WHAT YOU NEED TO DO: Each record needs to be transcribed word for word, though without its pictures.

EXERCISE MATERIAL:
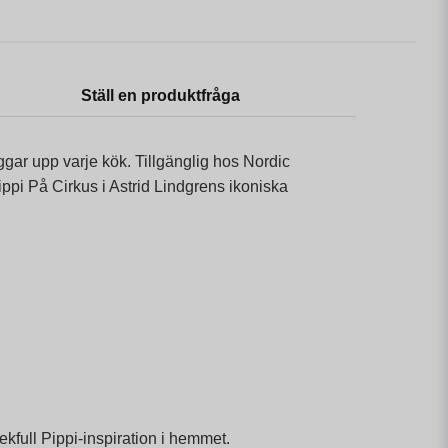
Ställ en produktfråga
ggar upp varje kök. Tillgänglig hos Nordic
ppi På Cirkus i Astrid Lindgrens ikoniska
kfull Pippi-inspiration i hemmet.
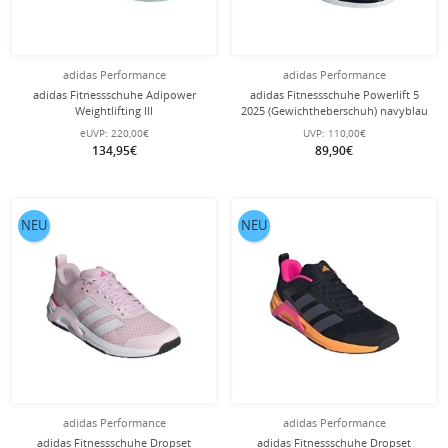
adidas Performance
adidas Performance
adidas Fitnessschuhe Adipower
adidas Fitnessschuhe Powerlift 5
Weightlifting III
2025 (Gewichtheberschuh) navyblau
(Gewichtheberschuh) 2025
Herren
eUVP:
220,00€
UVP:
110,00€
weiss/schwarz Herren
134,95€
89,90€
NEU
NEU
adidas Performance
adidas Performance
adidas Fitnessschuhe Dropset
adidas Fitnessschuhe Dropset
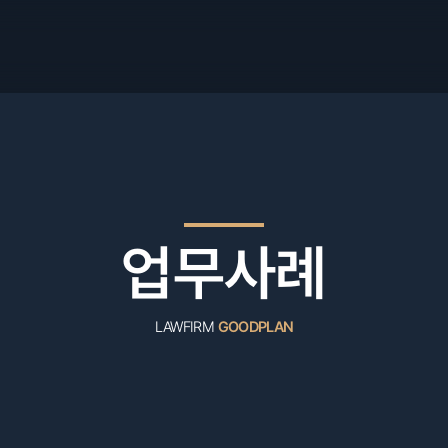
업무사례
LAWFIRM
GOODPLAN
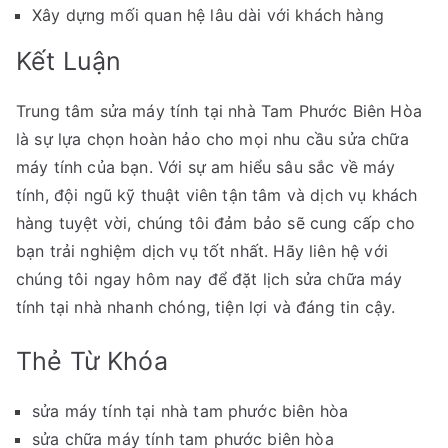
Xây dựng mối quan hệ lâu dài với khách hàng
Kết Luận
Trung tâm sửa máy tính tại nhà Tam Phước Biên Hòa
là sự lựa chọn hoàn hảo cho mọi nhu cầu sửa chữa
máy tính của bạn. Với sự am hiểu sâu sắc về máy
tính, đội ngũ kỹ thuật viên tận tâm và dịch vụ khách
hàng tuyệt vời, chúng tôi đảm bảo sẽ cung cấp cho
bạn trải nghiệm dịch vụ tốt nhất. Hãy liên hệ với
chúng tôi ngay hôm nay để đặt lịch sửa chữa máy
tính tại nhà nhanh chóng, tiện lợi và đáng tin cậy.
Thẻ Từ Khóa
sửa máy tính tại nhà tam phước biên hòa
sửa chữa máy tính tam phước biên hòa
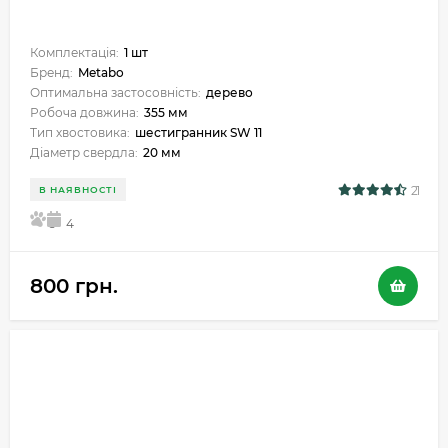
Комплектація:
1 шт
Бренд:
Metabo
Оптимальна застосовність:
дерево
Робоча довжина:
355 мм
Тип хвостовика:
шестигранник SW 11
Діаметр свердла:
20 мм
21
В НАЯВНОСТІ
5
4
800 грн.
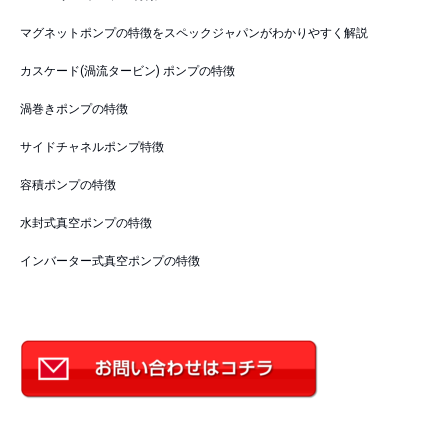
マグネットポンプの特徴をスペックジャパンがわかりやすく解説
カスケード(渦流タービン) ポンプの特徴
渦巻きポンプの特徴
サイドチャネルポンプ特徴
容積ポンプの特徴
水封式真空ポンプの特徴
インバーター式真空ポンプの特徴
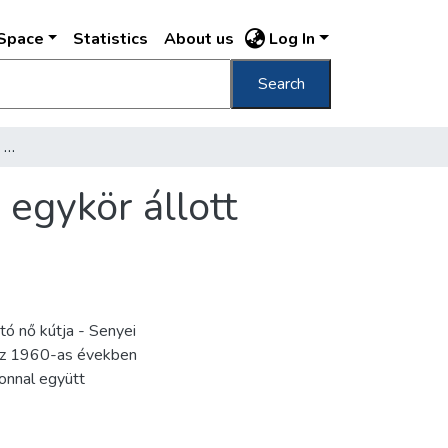
DSpace
Statistics
About us
Log In
Search
[Gyermekét itató nő kútja a Vár déli oldalán egykör állott pavilon mögötti támfalánál]
 egykör állott
tó nő kútja - Senyei
 az 1960-as években
lonnal együtt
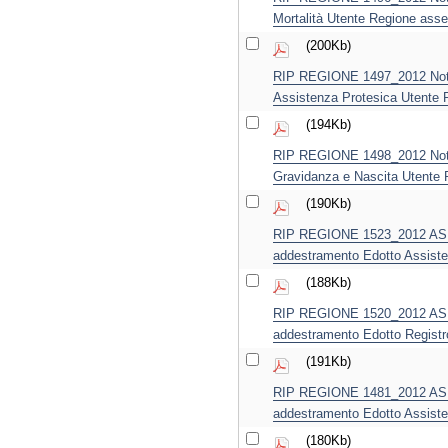
Mortalità Utente Regione ass
(200Kb)
RIP REGIONE 1497_2012 Notif
Assistenza Protesica Utente 
(194Kb)
RIP REGIONE 1498_2012 Notif
Gravidanza e Nascita Utente 
(190Kb)
RIP REGIONE 1523_2012 ASL F
addestramento Edotto Assiste
(188Kb)
RIP REGIONE 1520_2012 ASL T
addestramento Edotto Registr
(191Kb)
RIP REGIONE 1481_2012 ASL L
addestramento Edotto Assiste
(180Kb)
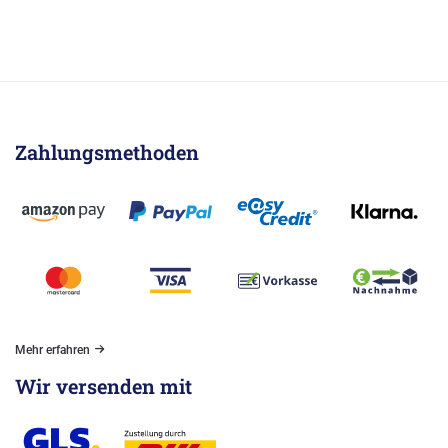
Zahlungsmethoden
Mehr erfahren
Wir versenden mit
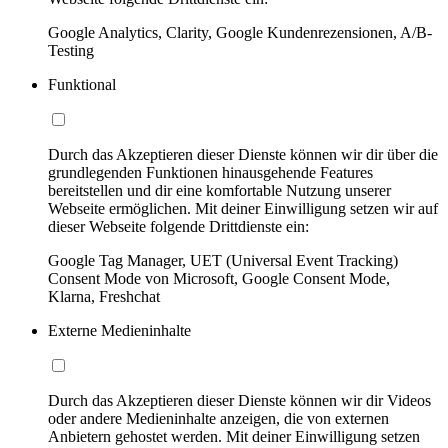
Google Analytics, Clarity, Google Kundenrezensionen, A/B-
Testing
Funktional
Durch das Akzeptieren dieser Dienste können wir dir über die
grundlegenden Funktionen hinausgehende Features
bereitstellen und dir eine komfortable Nutzung unserer
Webseite ermöglichen. Mit deiner Einwilligung setzen wir auf
dieser Webseite folgende Drittdienste ein:
Google Tag Manager, UET (Universal Event Tracking)
Consent Mode von Microsoft, Google Consent Mode,
Klarna, Freshchat
Externe Medieninhalte
Durch das Akzeptieren dieser Dienste können wir dir Videos
oder andere Medieninhalte anzeigen, die von externen
Anbietern gehostet werden. Mit deiner Einwilligung setzen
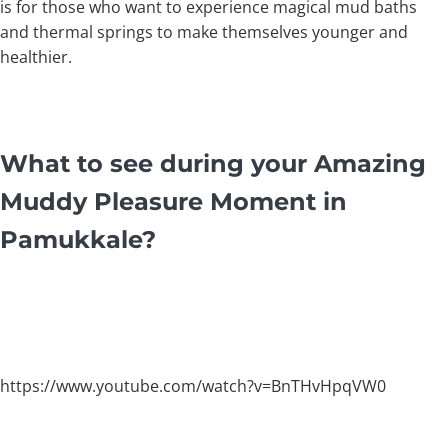
is for those who want to experience magical mud baths
and thermal springs to make themselves younger and
healthier.
What to see during your Amazing
Muddy Pleasure Moment in
Pamukkale?
https://www.youtube.com/watch?v=BnTHvHpqVW0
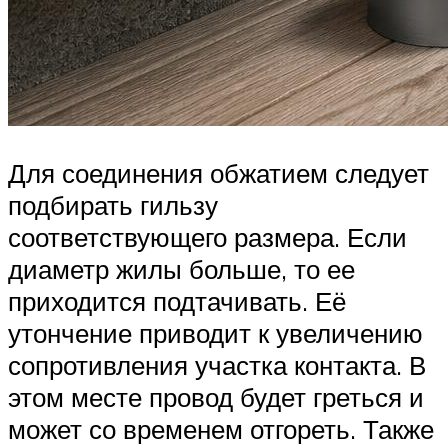
Для соединения обжатием следует
подбирать гильзу
соответствующего размера. Если
диаметр жилы больше, то ее
приходится подтачивать. Её
утончение приводит к увеличению
сопротивления участка контакта. В
этом месте провод будет греться и
может со временем отгореть. Также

YOUR SOLUTION:
Ställ en produktfråga
ggar upp varje kök. Tillgänglig hos Nordic
ppi På Cirkus i Astrid Lindgrens ikoniska
kfull Pippi-inspiration i hemmet.
adidas Performance
adidas Performance
adidas Fitnessschuhe Adipower
adidas Fitnessschuhe Powerlift 5
Weightlifting III
2025 (Gewichtheberschuh) navyblau
(Gewichtheberschuh) 2025
Herren
eUVP:
220,00€
UVP:
110,00€
weiss/schwarz Herren
134,95€
89,90€
NEU
NEU
adidas Performance
adidas Performance
adidas Fitnessschuhe Dropset
adidas Fitnessschuhe Dropset
업무사례
LAWFIRM
GOODPLAN
Xây dựng mối quan hệ lâu dài với khách hàng
Kết Luận
Trung tâm sửa máy tính tại nhà Tam Phước Biên Hòa
là sự lựa chọn hoàn hảo cho mọi nhu cầu sửa chữa
máy tính của bạn. Với sự am hiểu sâu sắc về máy
tính, đội ngũ kỹ thuật viên tận tâm và dịch vụ khách
hàng tuyệt vời, chúng tôi đảm bảo sẽ cung cấp cho
bạn trải nghiệm dịch vụ tốt nhất. Hãy liên hệ với
chúng tôi ngay hôm nay để đặt lịch sửa chữa máy
tính tại nhà nhanh chóng, tiện lợi và đáng tin cậy.
Thẻ Từ Khóa
sửa máy tính tại nhà tam phước biên hòa
sửa chữa máy tính tam phước biên hòa
Комплектація:
1 шт
Бренд:
Metabo
Оптимальна застосовність:
дерево
Робоча довжина:
355 мм
Тип хвостовика:
шестигранник SW 11
Діаметр свердла:
20 мм
21
В НАЯВНОСТІ
5
4
800 грн.
マグネットポンプの特徴をスペックジャパンがわかりやすく解説
カスケード(渦流タービン) ポンプの特徴
渦巻きポンプの特徴
サイドチャネルポンプ特徴
容積ポンプの特徴
水封式真空ポンプの特徴
インバーター式真空ポンプの特徴
DSpace
Statistics
About us
Log In
Search
[Gyermekét itató nő kútja a Vár déli oldalán egykör állott pavilon mögötti támfalánál]
 egykör állott
tó nő kútja - Senyei
 az 1960-as években
lonnal együtt
Mortalità Utente Regione ass
(200Kb)
RIP REGIONE 1497_2012 Notif
Assistenza Protesica Utente 
(194Kb)
RIP REGIONE 1498_2012 Notif
Gravidanza e Nascita Utente 
(190Kb)
RIP REGIONE 1523_2012 ASL F
addestramento Edotto Assiste
(188Kb)
RIP REGIONE 1520_2012 ASL T
addestramento Edotto Registr
(191Kb)
RIP REGIONE 1481_2012 ASL L
addestramento Edotto Assiste
(180Kb)
Zahlungsmethoden
Mehr erfahren
Wir versenden mit
Google Analytics, Clarity, Google Kundenrezensionen, A/B-
Testing
Funktional
Durch das Akzeptieren dieser Dienste können wir dir über die
grundlegenden Funktionen hinausgehende Features
bereitstellen und dir eine komfortable Nutzung unserer
Webseite ermöglichen. Mit deiner Einwilligung setzen wir auf
dieser Webseite folgende Drittdienste ein:
Google Tag Manager, UET (Universal Event Tracking)
Consent Mode von Microsoft, Google Consent Mode,
Klarna, Freshchat
Externe Medieninhalte
Durch das Akzeptieren dieser Dienste können wir dir Videos
oder andere Medieninhalte anzeigen, die von externen
Anbietern gehostet werden. Mit deiner Einwilligung setzen
is for those who want to experience magical mud baths
and thermal springs to make themselves younger and
healthier.
What to see during your Amazing
Muddy Pleasure Moment in
Pamukkale?
https://www.youtube.com/watch?v=BnTHvHpqVW0
Для соединения обжатием следует
подбирать гильзу
соответствующего размера. Если
диаметр жилы больше, то ее
приходится подтачивать. Её
утончение приводит к увеличению
сопротивления участка контакта. В
этом месте провод будет греться и
может со временем отгореть. Также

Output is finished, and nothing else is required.